The Berlin series no.1 (Another Timbre, 2013) |
Inframince est la plus longue des deux propositions, du haut de ses 45 minutes presque. Une longue improvisation continue où se succèdent des plages sonores composées à partir d'objets acoustiques frappés ou frottés sur une table par Olivier Toulemonde, et accompagnées par la clarinette de Michael Thieke qui joue également avec l'étirement du temps, des sons continus, ainsi qu'avec de nombreuses techniques étendues. Une grande plage abstraite où se succèdent des bruits hétéroclites et surprenants, dans un dialogue qui se fait dans la continuité, de manière intime et réactive, un dialogue entre l'abstraction froide des objets (en plastique, métal, verre, etc.) et la chaleur de la clarinette.

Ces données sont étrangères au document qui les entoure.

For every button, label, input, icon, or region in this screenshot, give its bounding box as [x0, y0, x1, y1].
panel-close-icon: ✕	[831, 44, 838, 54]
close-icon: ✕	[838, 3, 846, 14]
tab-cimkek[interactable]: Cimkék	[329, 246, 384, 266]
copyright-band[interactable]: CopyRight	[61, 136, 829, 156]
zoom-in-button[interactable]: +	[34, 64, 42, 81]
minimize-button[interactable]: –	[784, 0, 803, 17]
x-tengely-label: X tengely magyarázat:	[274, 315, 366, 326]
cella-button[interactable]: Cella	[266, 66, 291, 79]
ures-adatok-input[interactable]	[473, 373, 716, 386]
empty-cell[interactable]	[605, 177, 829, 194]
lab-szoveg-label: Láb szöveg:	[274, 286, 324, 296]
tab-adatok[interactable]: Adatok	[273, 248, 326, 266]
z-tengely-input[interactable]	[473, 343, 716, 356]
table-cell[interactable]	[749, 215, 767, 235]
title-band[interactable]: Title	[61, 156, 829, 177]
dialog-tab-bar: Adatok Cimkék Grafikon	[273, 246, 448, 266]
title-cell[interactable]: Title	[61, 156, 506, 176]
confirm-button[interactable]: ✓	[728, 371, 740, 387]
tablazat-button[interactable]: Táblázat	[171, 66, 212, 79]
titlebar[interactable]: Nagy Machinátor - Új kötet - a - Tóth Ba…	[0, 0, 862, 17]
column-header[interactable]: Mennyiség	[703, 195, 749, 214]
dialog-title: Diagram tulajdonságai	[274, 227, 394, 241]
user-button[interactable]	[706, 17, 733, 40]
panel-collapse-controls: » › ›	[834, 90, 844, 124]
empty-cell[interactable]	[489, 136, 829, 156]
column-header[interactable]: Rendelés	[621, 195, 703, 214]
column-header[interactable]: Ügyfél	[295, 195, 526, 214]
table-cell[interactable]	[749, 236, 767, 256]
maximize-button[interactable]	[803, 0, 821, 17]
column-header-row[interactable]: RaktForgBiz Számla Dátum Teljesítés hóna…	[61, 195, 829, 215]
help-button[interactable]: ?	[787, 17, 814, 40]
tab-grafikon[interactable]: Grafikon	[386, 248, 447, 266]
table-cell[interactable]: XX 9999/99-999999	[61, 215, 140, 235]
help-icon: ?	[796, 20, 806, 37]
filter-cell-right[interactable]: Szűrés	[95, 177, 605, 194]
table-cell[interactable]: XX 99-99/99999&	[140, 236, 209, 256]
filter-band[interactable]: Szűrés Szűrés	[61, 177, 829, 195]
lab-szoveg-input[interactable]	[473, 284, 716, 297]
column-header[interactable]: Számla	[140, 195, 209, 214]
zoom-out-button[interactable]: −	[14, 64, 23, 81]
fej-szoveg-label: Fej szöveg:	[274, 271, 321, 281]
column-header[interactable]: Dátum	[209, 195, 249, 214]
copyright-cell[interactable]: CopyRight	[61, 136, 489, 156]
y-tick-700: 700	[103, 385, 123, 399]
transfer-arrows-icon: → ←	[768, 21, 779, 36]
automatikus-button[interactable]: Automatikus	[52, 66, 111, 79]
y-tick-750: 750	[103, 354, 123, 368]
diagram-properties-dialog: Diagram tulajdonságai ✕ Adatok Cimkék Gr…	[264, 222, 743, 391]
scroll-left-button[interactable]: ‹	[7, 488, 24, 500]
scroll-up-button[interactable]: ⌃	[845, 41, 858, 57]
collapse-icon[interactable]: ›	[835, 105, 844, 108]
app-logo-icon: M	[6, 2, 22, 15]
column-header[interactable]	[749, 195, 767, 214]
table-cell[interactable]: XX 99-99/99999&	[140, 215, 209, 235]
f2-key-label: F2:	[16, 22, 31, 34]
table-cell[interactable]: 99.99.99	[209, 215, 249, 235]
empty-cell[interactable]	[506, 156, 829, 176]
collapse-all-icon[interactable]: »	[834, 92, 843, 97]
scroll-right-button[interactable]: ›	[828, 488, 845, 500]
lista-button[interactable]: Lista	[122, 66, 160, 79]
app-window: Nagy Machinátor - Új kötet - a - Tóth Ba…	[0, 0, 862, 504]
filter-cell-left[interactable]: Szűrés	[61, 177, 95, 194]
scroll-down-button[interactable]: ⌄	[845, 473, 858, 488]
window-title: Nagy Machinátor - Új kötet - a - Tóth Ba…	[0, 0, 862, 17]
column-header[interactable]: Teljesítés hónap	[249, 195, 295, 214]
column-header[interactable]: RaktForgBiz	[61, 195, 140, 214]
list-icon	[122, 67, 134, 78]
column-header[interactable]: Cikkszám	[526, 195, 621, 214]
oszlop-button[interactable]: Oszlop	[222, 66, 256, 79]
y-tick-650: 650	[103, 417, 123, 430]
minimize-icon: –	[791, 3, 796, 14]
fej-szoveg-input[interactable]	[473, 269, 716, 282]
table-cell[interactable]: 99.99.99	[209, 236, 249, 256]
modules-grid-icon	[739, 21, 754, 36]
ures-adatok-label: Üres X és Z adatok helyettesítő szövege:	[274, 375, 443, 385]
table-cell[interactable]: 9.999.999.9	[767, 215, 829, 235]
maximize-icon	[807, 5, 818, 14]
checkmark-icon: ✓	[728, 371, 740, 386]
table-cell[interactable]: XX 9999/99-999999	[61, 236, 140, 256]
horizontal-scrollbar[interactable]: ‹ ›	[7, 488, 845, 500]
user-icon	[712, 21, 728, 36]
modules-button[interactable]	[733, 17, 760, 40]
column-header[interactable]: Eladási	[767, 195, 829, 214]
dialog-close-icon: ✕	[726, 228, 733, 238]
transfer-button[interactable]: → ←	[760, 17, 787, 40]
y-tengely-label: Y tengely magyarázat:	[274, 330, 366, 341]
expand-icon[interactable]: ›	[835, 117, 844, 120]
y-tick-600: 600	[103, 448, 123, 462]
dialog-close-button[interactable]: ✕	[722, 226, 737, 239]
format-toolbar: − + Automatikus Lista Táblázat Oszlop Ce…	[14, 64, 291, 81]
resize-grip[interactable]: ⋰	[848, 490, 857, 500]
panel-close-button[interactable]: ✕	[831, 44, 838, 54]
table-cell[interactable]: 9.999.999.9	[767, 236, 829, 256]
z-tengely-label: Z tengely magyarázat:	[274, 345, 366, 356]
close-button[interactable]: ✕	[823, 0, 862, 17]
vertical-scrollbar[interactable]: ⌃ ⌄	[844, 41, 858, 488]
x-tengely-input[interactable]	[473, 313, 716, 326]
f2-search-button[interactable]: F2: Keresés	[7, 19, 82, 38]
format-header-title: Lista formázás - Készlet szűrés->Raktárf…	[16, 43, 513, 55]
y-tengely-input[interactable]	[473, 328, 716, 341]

Il y a de très beaux moments, surtout lorsque les rôles s'inversent et que les objets deviennent chaleureux par rapport à l'abstraction des techniques étendues à la clarinette, lorsque les objets deviennent plus présents, intenses et riches. Mais c'est malheureusement un peu long, et j'ai un peu de mal à rester attentif durant plus de quarante minutes. Une pièce qui manque de continuité ou de rupture, je ne sais pas, mais qui a parfois du mal à retenir l'attention malgré des passages superbes. Après, pour ce qui est des seules interventions d'Olivier Toulemonde, je conseillerais quand même cette pièce où il fait preuve d'énormément de créativité.
Le second duo est un peu plus particulier, et prend de l'intérêt surtout au vu du contexte. Car Jamie Drouin est un musicien qui pratique avec des musiciens sur de longues durées, et ce duo est un enregistrement de sa première rencontre avec Lucio Capece (clarinette basse et objets). De plus, Drouin commençait tout juste lors de cet enregistrement à explorer le synthétiseur modulaire Serge qu'il utilise ici avec une radio. Tout ceci pour dire que même si Immensity est principalement constitué de longs sons continus souvent statiques et d'interventions minimalistes, on ressent en même temps une certaine fragilité et parfois même un manque d'assurance durant cette trentaine de minutes. Le dialogue est très serré entre les musiciens, il y a souvent des jeux d'imitations et de questions-réponses, un dialogue serré comme pour se rassurer. Mais en même temps, cette fragilité produit une certaine tension, et permet de dépasser l'improvisation électroacoustique statique telle qu'on l'entend souvent. La fragilité du duo dépasse l'abstraction des sons pour revenir à quelque chose de plus humain et de plus sensible. Il s'agit en gros d'un témoignage imparfait, mais c'est cette imperfection et cette fragilité qui rendent aussi ce témoignage intéressant, qui laisse parfois présager une collaboration qui pourrait très bien marcher.
Pour ce premier volume, la scène berlinoise n'offre rien de vraiment imprévu, mais propose tout de même deux pièces aventureuses et singulières qui valent le coup d'oreille.